• WHAT TO DO:
Transcribe all the data below exactly, leaving its pictures out.

Dataset excerpts

▼▼▼

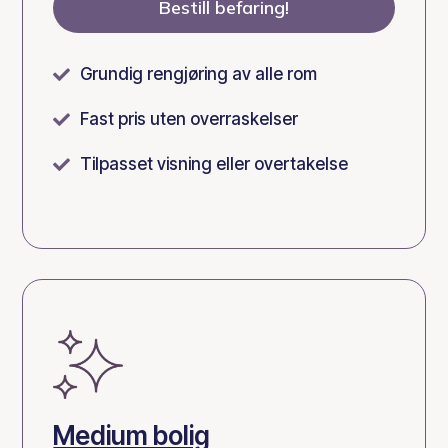
Bestill befaring!
Grundig rengjøring av alle rom

Fast pris uten overraskelser

Tilpasset visning eller overtakelse

Medium bolig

▲▲▲

• OUTPUT OF THE EXERCISE:
Bestill befaring!
Grundig rengjøring av alle rom

Fast pris uten overraskelser

Tilpasset visning eller overtakelse

Medium bolig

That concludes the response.